Why – Exit Strategy
Every business owner WILL exit their business at some point in time. A well-thought-out business strategy includes planning with the end-in-mind; that is, an exit strategy. Your overall strategic plan encompasses setting long term goals and maximizing value so you can reap the benefits of your success.
It’s about knowing your exit options and having control over HOW you exit and maximizing the value realized WHEN you exit. And it’s not just business – it’s personal. Planning for “life after exit” is equally important – from retirement income needs to hobbies and travel plans to wills and estate planning.
Act One: Setting the Stage
Start With The End In Mind
With all the excitement of starting a new venture, business owners are rarely thinking about a plan to exit. After all, they just put the keys in the door. And yet, this is the best time to think about the future, especially when there is more than one owner.
A buy/sell agreement is a good place to start. It sets parameters for establishing value and preserves continuity when an owner wants to exit for any reason. It helps avoid surprises.
Build A Profitable Business Model
A successful (and profitable) business has a clear strategy for success. Customer segments have been identified and the company’s value proposition fulfills a need in the marketplace. Strong customer relationships exist.
There is a sustainable competitive advantage. Revenue streams, cost structure, key activities, key partners, and key resources have been clearly defined.
Capturing key processes that support your business model on paper help ensure the continuation of your business. Identifying areas for improved efficiency can improve the bottom line. Building redundancy ensures that if a process is disrupted, the business will continue to operate.

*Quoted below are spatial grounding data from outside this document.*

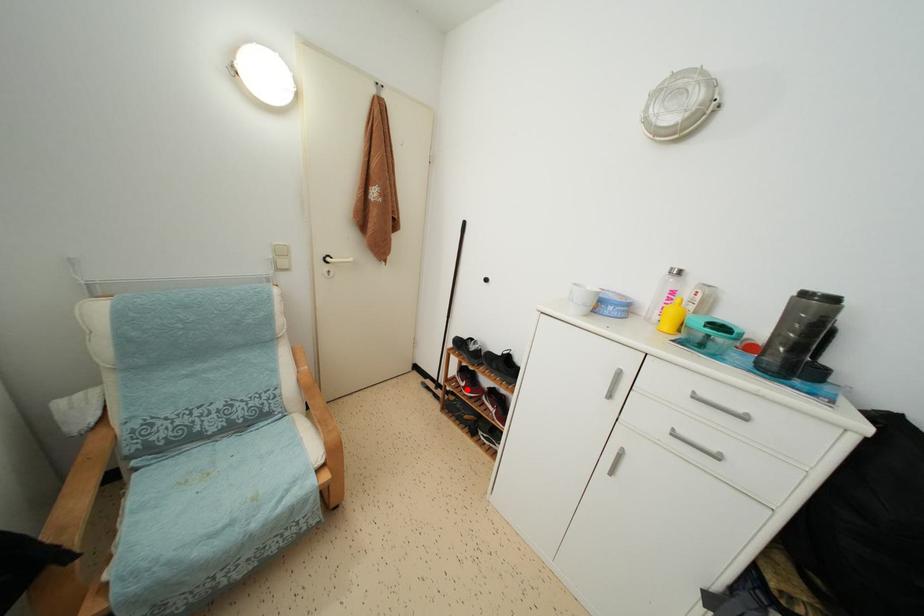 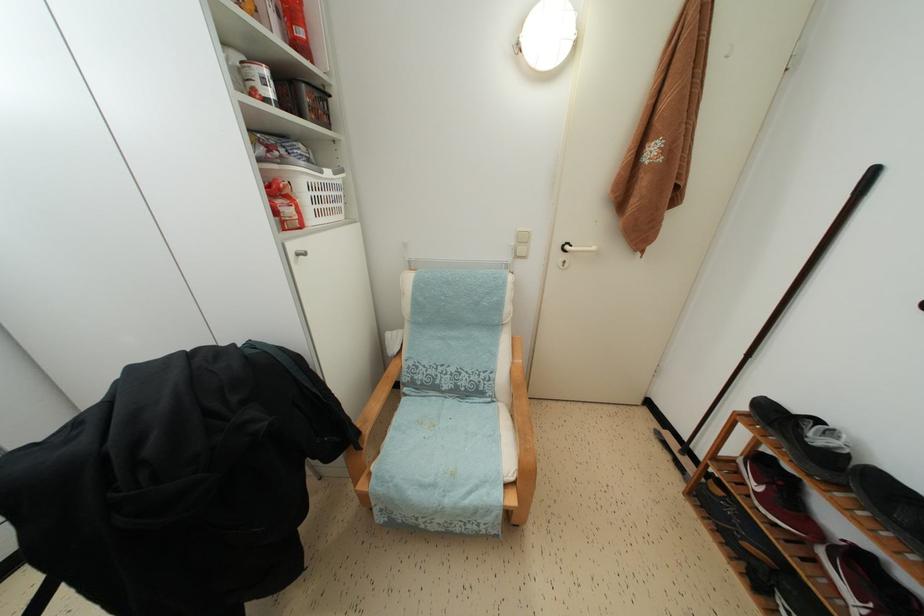 Where in the second image is the point corresponding to the highlighted location from the first image?

(760, 493) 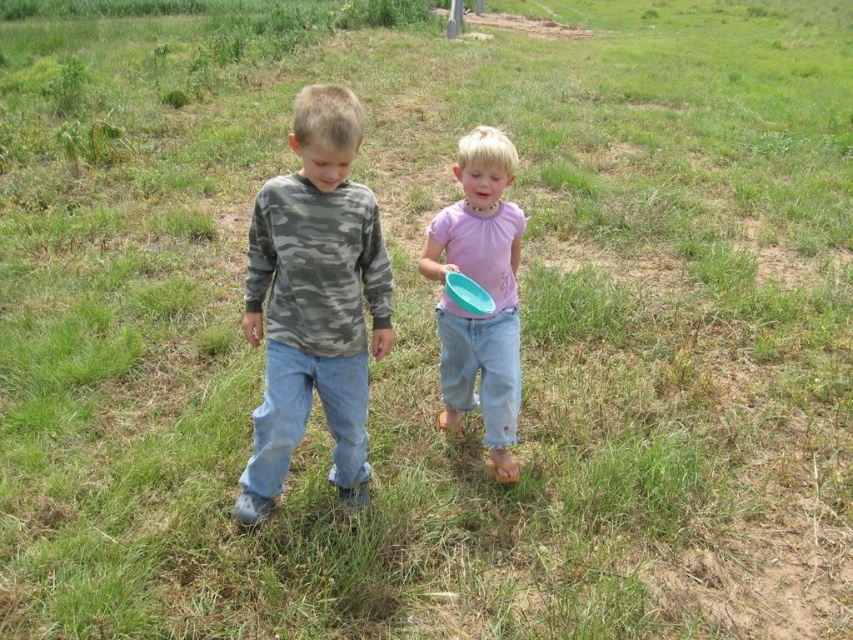 Question: Which point appears closest to the camera in this image?

Choices:
 (A) (334, 452)
 (B) (444, 280)
 (C) (497, 168)

Answer: (C)

Question: Which point is closer to the camera?

Choices:
 (A) (469, 376)
 (B) (341, 499)

Answer: (B)

Question: Which object is the farthest from the pink matte shirt at center?

Choices:
 (A) matte blue frisbee at center
 (B) camo fabric shirt at center

Answer: (B)

Question: Is camo fabric shirt at center positioned in front of pink matte shirt at center?

Choices:
 (A) no
 (B) yes

Answer: (B)

Question: Is pink matte shirt at center below matte blue frisbee at center?

Choices:
 (A) yes
 (B) no

Answer: (A)

Question: Is the position of camo fabric shirt at center more distant than that of pink matte shirt at center?

Choices:
 (A) no
 (B) yes

Answer: (A) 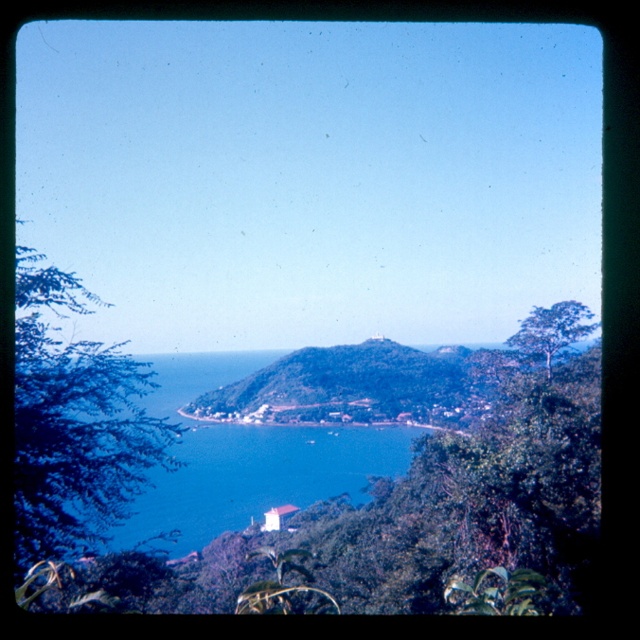 You are standing on the beach looking at the scene. Which object is closer to the horizon, the green leafy hillside at center or the green leafy tree at upper right?

The green leafy tree at upper right is closer to the horizon because it is positioned above the green leafy hillside at center, which is located under it.

You are a bird flying over the coastal landscape. You see the blue water at center and the green leafy tree at upper right. Which object is located to the right of the other?

The green leafy tree at upper right is located to the right of the blue water at center.

You are standing at the edge of the coastal landscape and want to know if the green leafy tree at left is wider or narrower than the blue water at center. Based on the scene, what can you conclude?

The green leafy tree at left is narrower than the blue water at center because its width is less than that of the blue water at center. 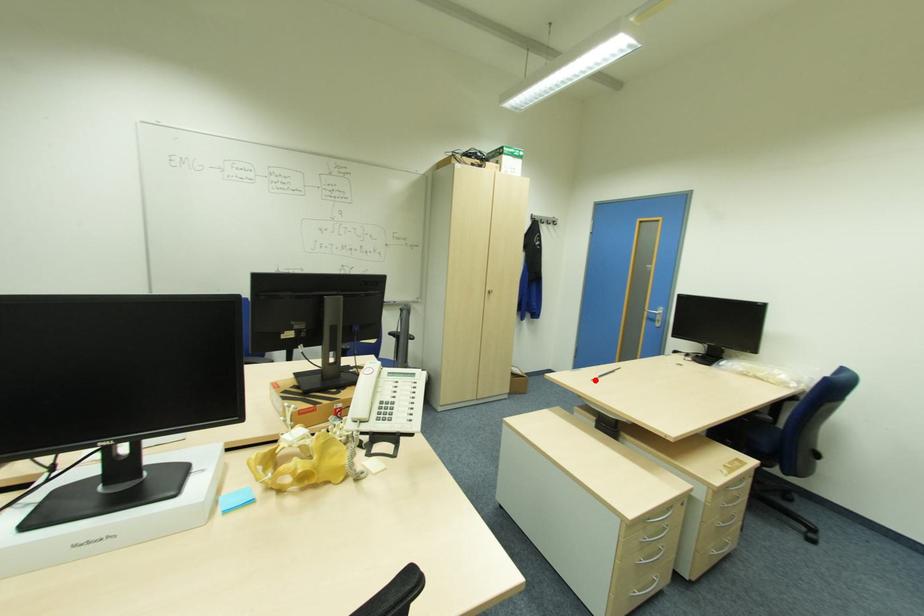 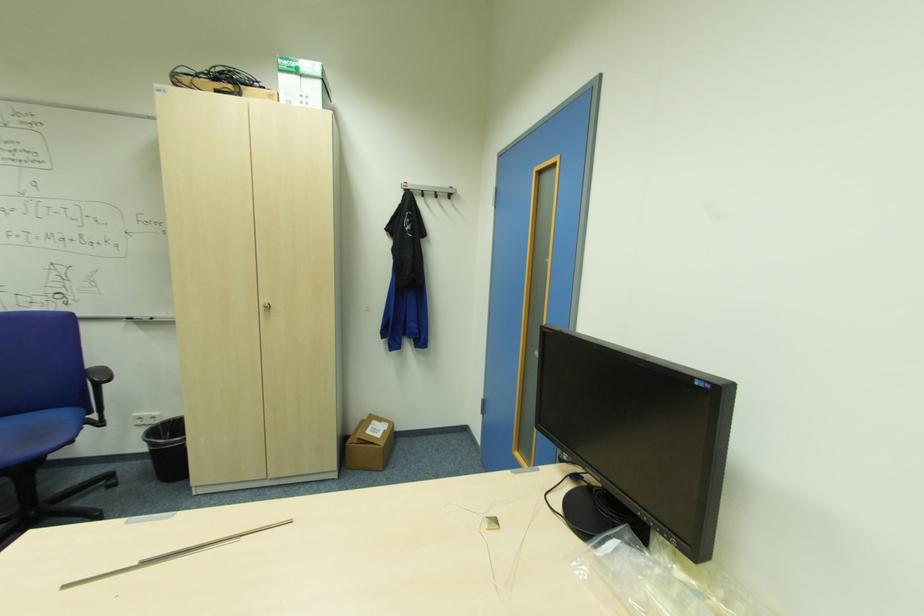 In the second image, find the point that corresponds to the highlighted location in the first image.

(63, 589)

Identifying critical points of failure and establishing contingency plans provides staying power in the event of a disruption.
Business continuity planning is often referenced in discussions about disaster preparedness for events like hurricanes or tornadoes. Documenting processes is equally important for developing an exit strategy as it ensures transferability of the company’s intellectual capital that will exist beyond the exit of the owner.
Act Two: The Plot Thickens
Capture the opportunities available for your company in the next two to five years in a written growth plan. What additional markets could you pursue? What additional products or services could we offer to our existing customers? What segments of your current market offer the most growth potential?
Where are the best margins in your customer base and product set? Have you explored opportunities to export your products or services to international markets? Are there opportunities for strategic alliances or cross marketing agreements?
Every business should have an ongoing succession planning program to ensure the organization’s performance in the event of planned and unexpected personnel needs.
These programs typically include accurate job definitions, performance assessments, talent projections, well defined organization roles, etc. – all in line with the company’s strategic and business plans. Recruiting talent is expensive to do. As with a sports team, replacing performers is critical.
As you embark on the process to exit your business, it is especially important to have management and leadership talent ready to step in. One of the first questions you should ask is, “is adequate management/leadership in place … that is, can I be replaced? In fact, the failure to do this will negatively affect company value. Part of the overall exit plan will be a specific succession plan for management.
It will include a review of your duties and skills. Next the aptitude, experience, and qualifications of current management is reviewed. Then depending on needs, a professional development program is initiated.
Finally, if outside hiring is called for, a recruitment program is included in the exit plan.
Act Three: The Story Is Told
The Next Act – your life after business. What happens after you complete the process of selling your business? Will you regret the fact that you have “exited?”
A survey by Price Waterhouse showed that close to 75% of owners who sold their business regretted the decision to exit. The dominant reason for this attitude involved personal issues. It is a fact that most selling owners don’t have any idea what they will be doing when they walk away from their business. After all, most of them have devoted an entire career (and countless hours of work) to building, and nurturing it.
A small business typically consumes its owner(s) as personal matters often take a back seat to those of the company. If you are a successful entrepreneur and/or small business owner you probably possess common traits and behaviors that have contributed to that success. – Committed, demanding, motivated, action oriented, visionary, controlling, … and others. But a planner in your personal life, not likely.
The obvious conclusion is to incorporate personal planning in your overall master plan that guides your transition from your business. This may not be as easy as it sounds. It requires discipline and the ability to be realistic about your life outside of work.
It requires you to step back and look at your personal likes/dislikes, aspirations, quality relationships, hobbies, and what it will take to live a fulfilling life. You will have more time now. The urgent priorities of operating a business will go away, and the time will be filled with something you choose. So prepare yourself for that time and make wise choices.